Labeling of v-Src and BCR-ABL tyrosine kinases with [14C]herbimycin A and its use in the elucidation of the kinase inactivation mechanism.

The ansamycin antibiotic, herbimycin A, selectively inactivates cytoplasmic tyrosine kinases, most likely by binding irreversibly to the reactive SH group(s) of kinases. To further investigate the mechanism of herbimycin A action, we attempted to label tyrosine kinases with [14C]herbimycin A. p60v-src and p210BCR-ABL in immune complexes were labeled with [14C]herbimycin A, demonstrating that the antibiotic binds directly to tyrosine kinases.
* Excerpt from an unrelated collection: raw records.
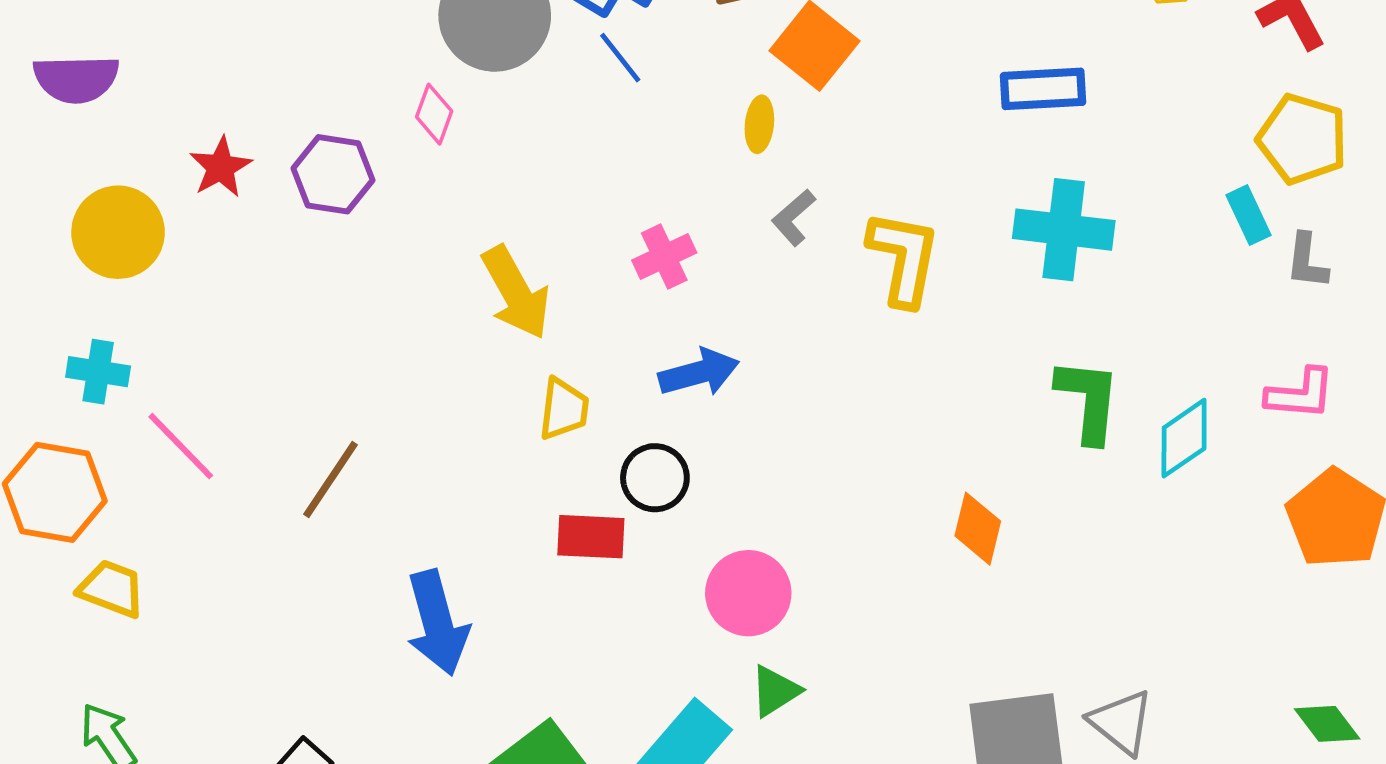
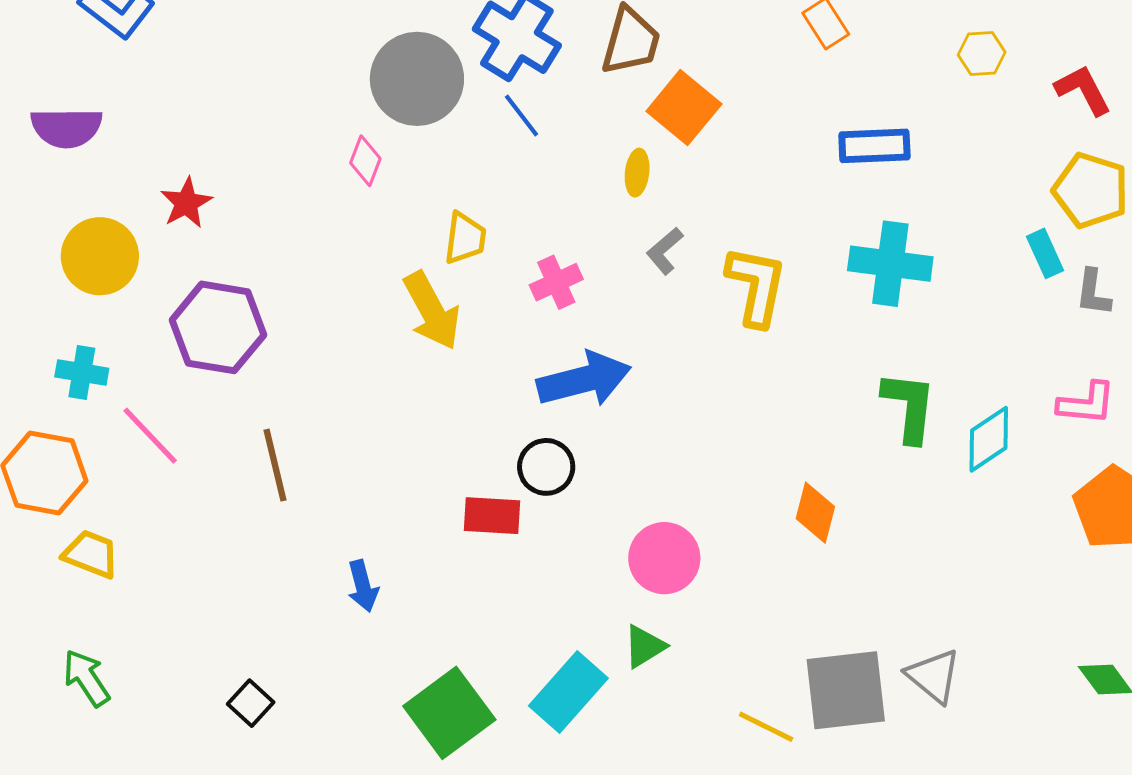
purple hexagon: (333, 174) -> (218, 327), moved, size x1.4
blue arrow: (699, 373) -> (584, 379), size x1.4
yellow trapezoid: (564, 409) -> (465, 238), moved
brown line: (330, 479) -> (275, 465), turned -48
pink circle: (748, 593) -> (664, 558), moved
blue arrow: (437, 623) -> (363, 586), size x0.6

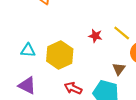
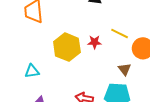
yellow hexagon: (60, 55) -> (67, 47), moved

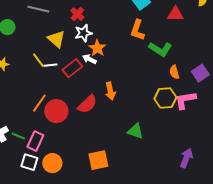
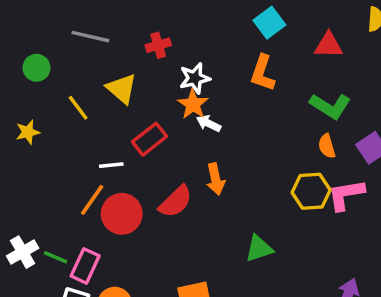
red cross: (77, 14) -> (158, 45), turned 32
white star: (83, 33) -> (195, 78), moved
green L-shape: (160, 49) -> (330, 106), moved
white arrow: (89, 59) -> (209, 123), moved
yellow line: (38, 60) -> (78, 108), moved
white line: (50, 65) -> (111, 165), moved
green triangle: (135, 131) -> (259, 249), turned -36

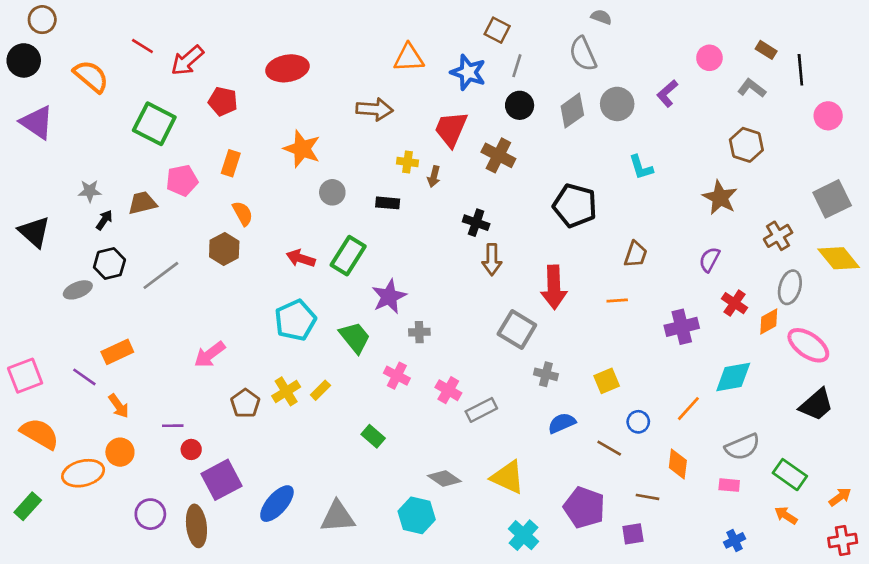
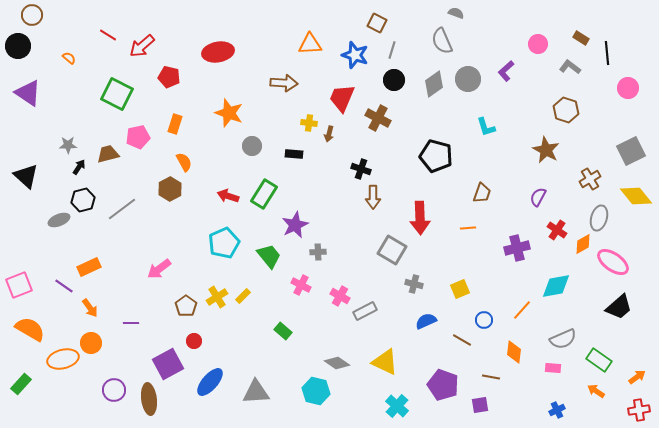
orange semicircle: (91, 76) -> (69, 58), size x0.5
red circle: (191, 449) -> (194, 341), moved

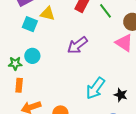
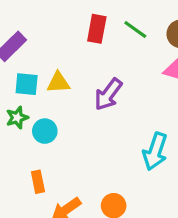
yellow triangle: (48, 14) -> (58, 83), moved
green star: (15, 63) -> (17, 118), moved

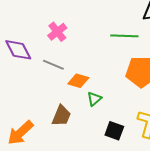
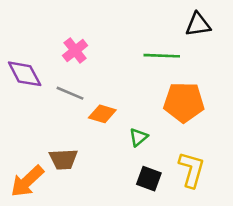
green triangle: (94, 99) -> (139, 137), moved
brown trapezoid: (61, 116) -> (63, 159), moved, turned 65

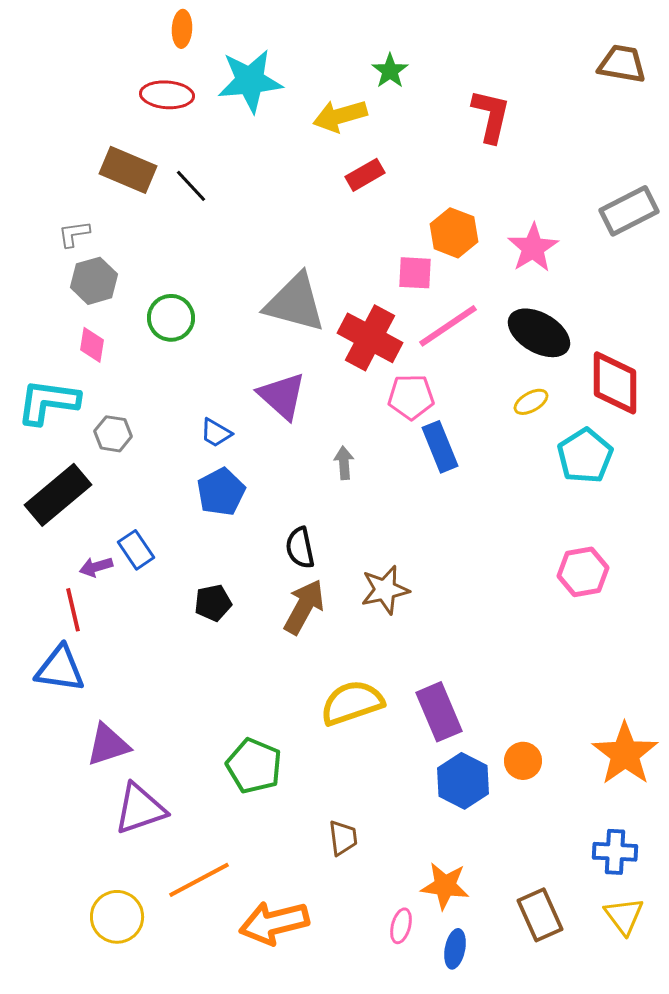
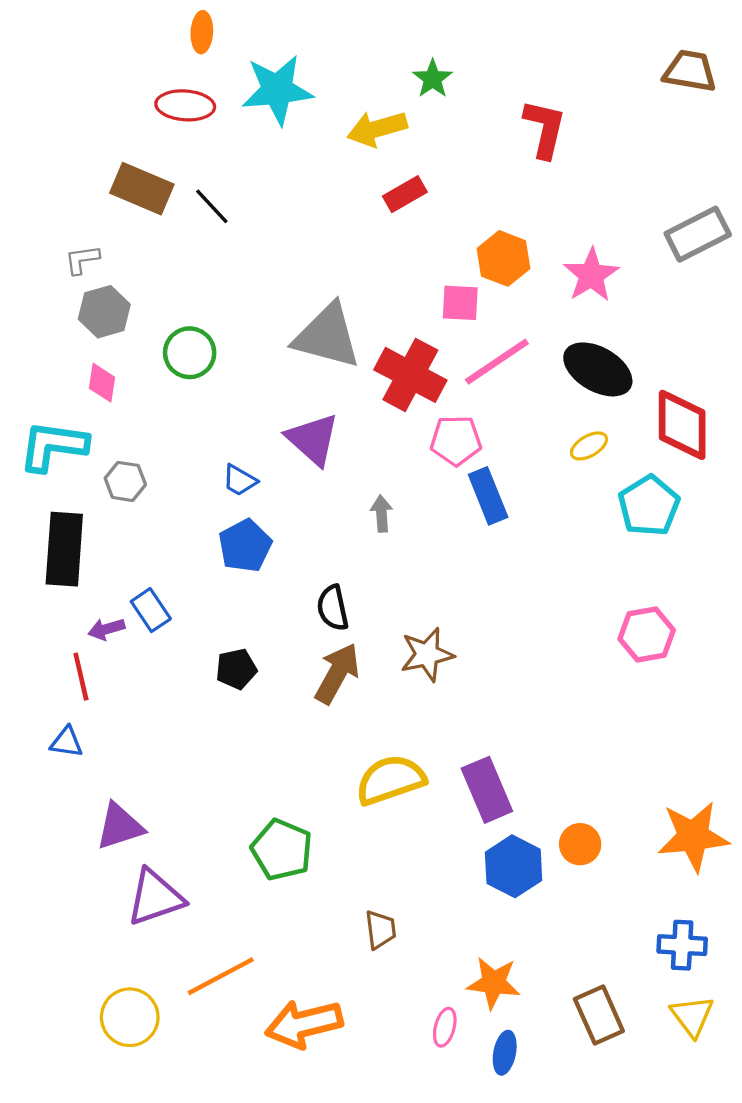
black rectangle: (58, 495) -> (64, 549), turned -46
blue triangle: (60, 669) -> (66, 742), size x0.6
orange star: (625, 754) -> (693, 836), turned 30

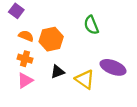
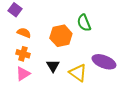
orange hexagon: (51, 39) -> (61, 36), moved
black triangle: (58, 72) -> (53, 66), turned -40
Digestion of [14C]herbimycin A-labeled p60v-src with Staphylococcus aureus V8 protease revealed that the herbimycin A binding site is within the C-terminal 26-kDa fragment of p60v-src, which contains the tyrosine kinase domain. Herbimycin A treatment inhibited labeling of p60v-src by [14C]fluorosulfonylbenzoyl adenosine, an affinity labeling reagent of nucleotide binding sites, indicating that herbimycin A-modified p60v-src cannot interact with ATP. The results suggest that herbimycin A inactivates tyrosine kinases by binding directly to the kinase domain, thereby inhibiting access to ATP.